● TASK GOAL
Pull each line with the string "Saddles" from the entries.

Transcribed page contents
+-------+

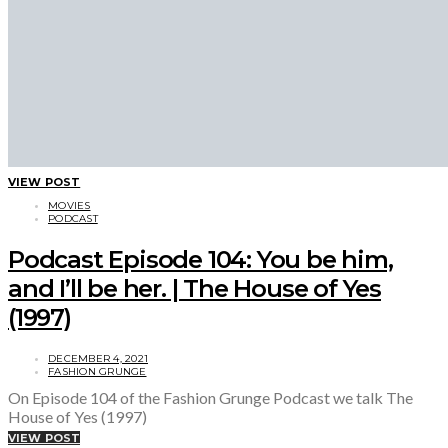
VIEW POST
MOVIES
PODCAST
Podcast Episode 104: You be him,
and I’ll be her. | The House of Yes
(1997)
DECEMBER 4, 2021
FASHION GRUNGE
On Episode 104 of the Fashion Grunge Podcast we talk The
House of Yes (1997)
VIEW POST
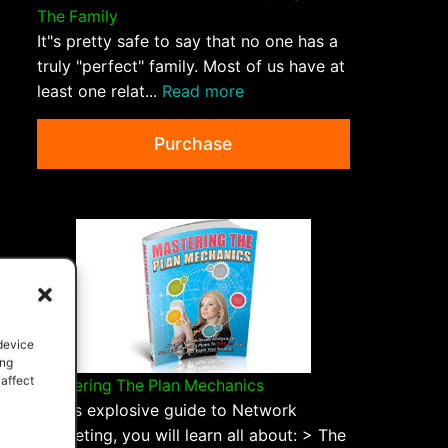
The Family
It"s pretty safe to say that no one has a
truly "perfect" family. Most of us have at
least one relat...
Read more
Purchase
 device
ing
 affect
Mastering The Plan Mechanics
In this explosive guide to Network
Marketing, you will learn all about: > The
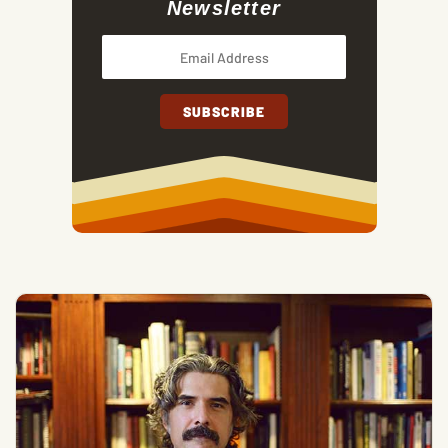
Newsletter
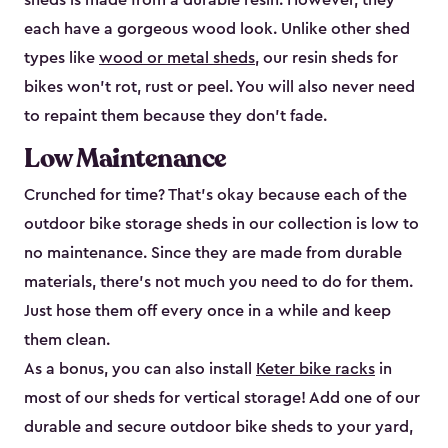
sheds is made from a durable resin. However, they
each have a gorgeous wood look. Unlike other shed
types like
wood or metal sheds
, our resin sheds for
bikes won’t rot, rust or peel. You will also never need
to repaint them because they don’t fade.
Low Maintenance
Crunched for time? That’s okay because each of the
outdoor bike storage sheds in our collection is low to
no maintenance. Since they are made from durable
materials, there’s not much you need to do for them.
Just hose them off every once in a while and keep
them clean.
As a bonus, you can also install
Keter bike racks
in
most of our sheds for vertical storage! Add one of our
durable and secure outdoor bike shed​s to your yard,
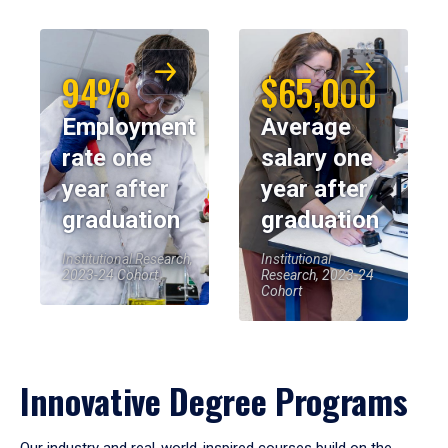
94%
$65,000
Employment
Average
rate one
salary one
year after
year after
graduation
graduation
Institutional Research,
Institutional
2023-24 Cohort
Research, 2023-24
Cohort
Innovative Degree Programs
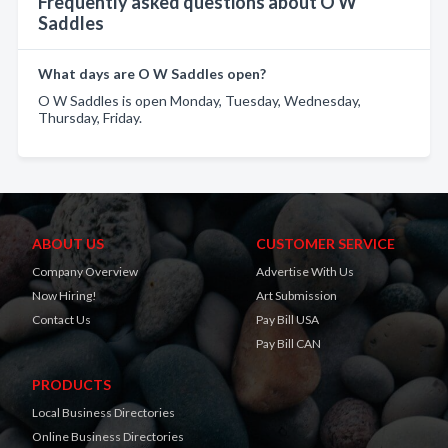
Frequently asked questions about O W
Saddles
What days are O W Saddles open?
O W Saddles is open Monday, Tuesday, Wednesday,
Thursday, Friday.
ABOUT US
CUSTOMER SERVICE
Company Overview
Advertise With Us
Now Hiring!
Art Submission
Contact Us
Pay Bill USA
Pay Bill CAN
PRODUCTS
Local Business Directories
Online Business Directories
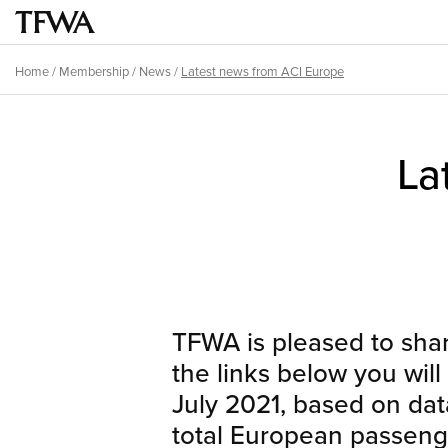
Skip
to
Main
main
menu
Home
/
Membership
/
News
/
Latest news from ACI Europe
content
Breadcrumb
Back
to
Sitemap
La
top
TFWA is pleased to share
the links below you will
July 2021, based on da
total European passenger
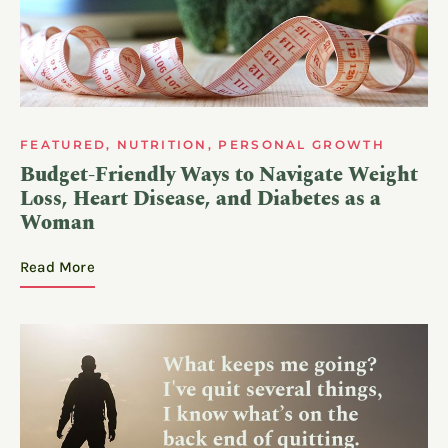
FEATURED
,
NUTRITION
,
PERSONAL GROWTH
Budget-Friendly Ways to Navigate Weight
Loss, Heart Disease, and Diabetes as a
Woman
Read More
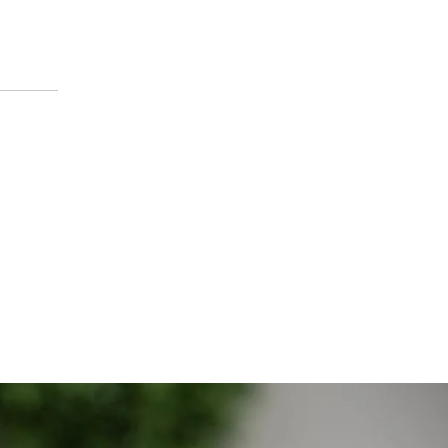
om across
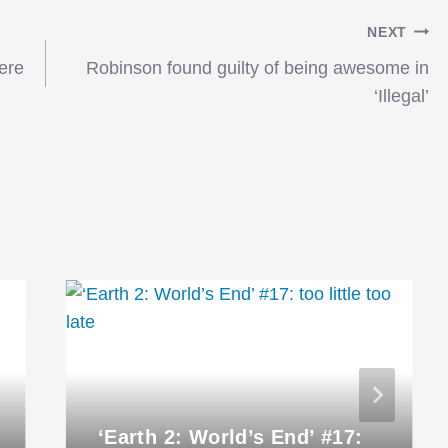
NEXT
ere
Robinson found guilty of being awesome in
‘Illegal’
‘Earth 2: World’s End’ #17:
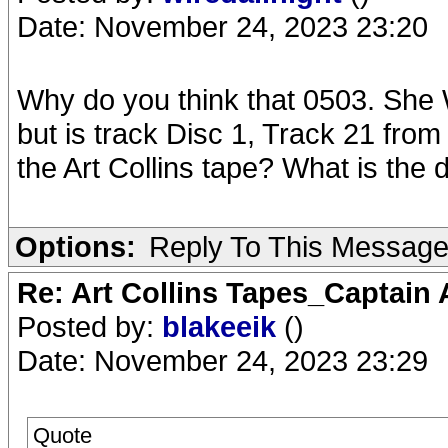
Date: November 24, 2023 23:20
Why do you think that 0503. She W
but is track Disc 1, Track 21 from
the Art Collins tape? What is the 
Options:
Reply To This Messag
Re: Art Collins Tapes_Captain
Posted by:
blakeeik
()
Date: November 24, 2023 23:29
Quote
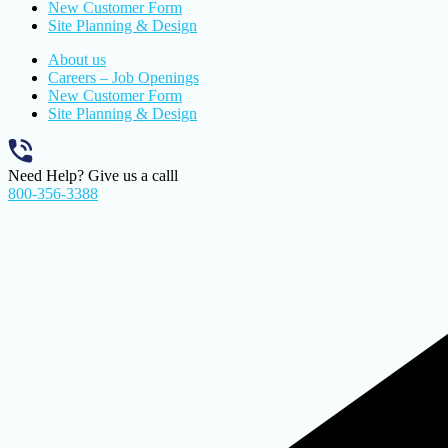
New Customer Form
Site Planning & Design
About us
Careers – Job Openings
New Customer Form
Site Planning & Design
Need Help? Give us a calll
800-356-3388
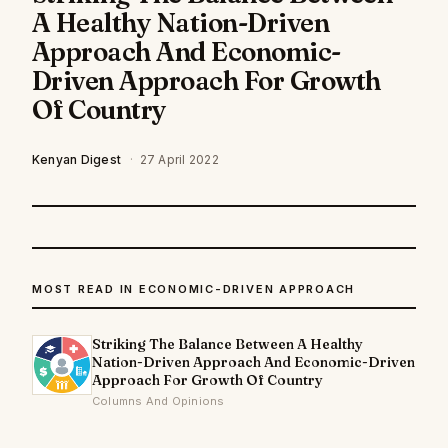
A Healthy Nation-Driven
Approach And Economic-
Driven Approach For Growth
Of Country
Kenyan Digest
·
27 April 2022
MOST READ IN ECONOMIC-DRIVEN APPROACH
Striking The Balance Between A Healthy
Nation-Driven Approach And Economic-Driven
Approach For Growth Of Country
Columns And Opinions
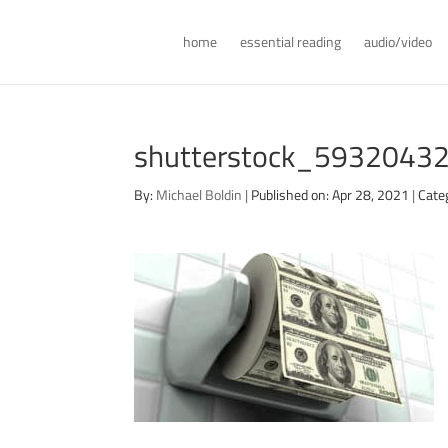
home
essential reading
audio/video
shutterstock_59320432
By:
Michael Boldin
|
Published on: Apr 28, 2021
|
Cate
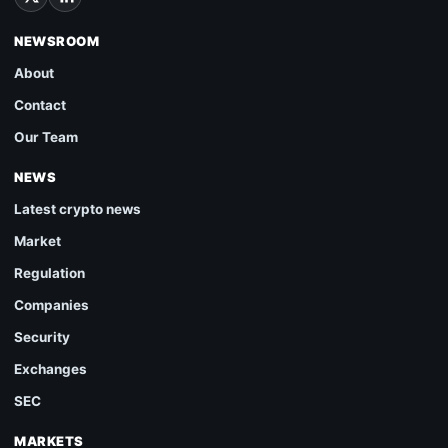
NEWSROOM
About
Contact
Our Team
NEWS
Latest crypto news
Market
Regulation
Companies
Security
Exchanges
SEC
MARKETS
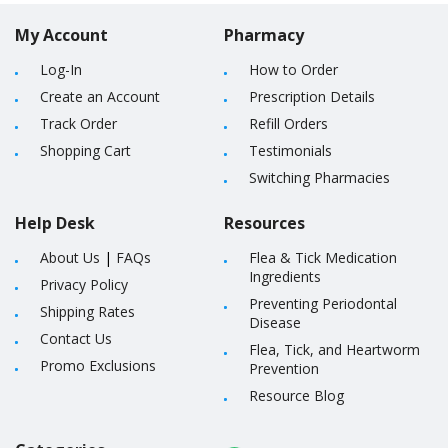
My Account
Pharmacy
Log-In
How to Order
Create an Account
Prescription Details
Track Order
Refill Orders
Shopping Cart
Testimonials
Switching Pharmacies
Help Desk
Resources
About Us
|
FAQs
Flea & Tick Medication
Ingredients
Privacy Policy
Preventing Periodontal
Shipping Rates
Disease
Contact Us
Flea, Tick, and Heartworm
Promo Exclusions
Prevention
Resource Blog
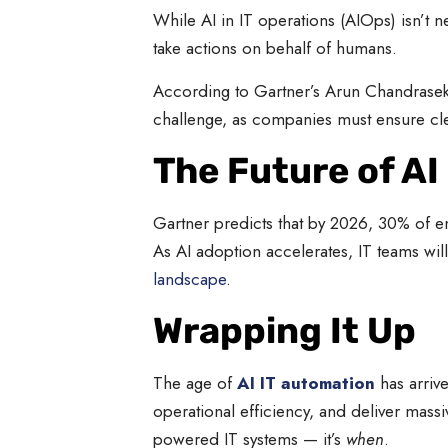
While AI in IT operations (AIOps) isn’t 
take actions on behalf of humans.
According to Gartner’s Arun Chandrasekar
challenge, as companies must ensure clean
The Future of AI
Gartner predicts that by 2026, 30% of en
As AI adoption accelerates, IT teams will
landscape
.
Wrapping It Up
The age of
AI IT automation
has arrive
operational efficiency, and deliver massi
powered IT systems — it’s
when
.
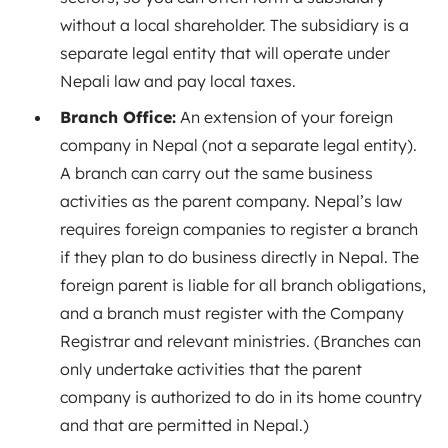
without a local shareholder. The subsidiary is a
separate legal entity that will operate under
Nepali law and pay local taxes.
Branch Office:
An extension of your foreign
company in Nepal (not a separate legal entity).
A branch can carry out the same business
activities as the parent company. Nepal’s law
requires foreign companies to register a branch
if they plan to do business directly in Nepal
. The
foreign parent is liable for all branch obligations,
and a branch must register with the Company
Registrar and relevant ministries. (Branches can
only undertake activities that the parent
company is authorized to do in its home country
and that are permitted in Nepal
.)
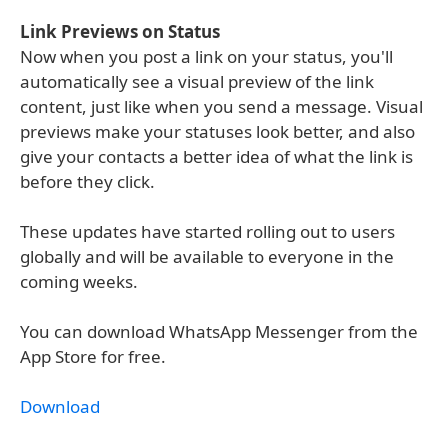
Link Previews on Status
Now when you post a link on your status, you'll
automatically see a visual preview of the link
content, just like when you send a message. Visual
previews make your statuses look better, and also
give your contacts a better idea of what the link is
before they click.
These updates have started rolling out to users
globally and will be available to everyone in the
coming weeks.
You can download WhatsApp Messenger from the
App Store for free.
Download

+-------+

● ANSWER FOR THE TASK
Saddles
What days are O W Saddles open?
O W Saddles is open Monday, Tuesday, Wednesday,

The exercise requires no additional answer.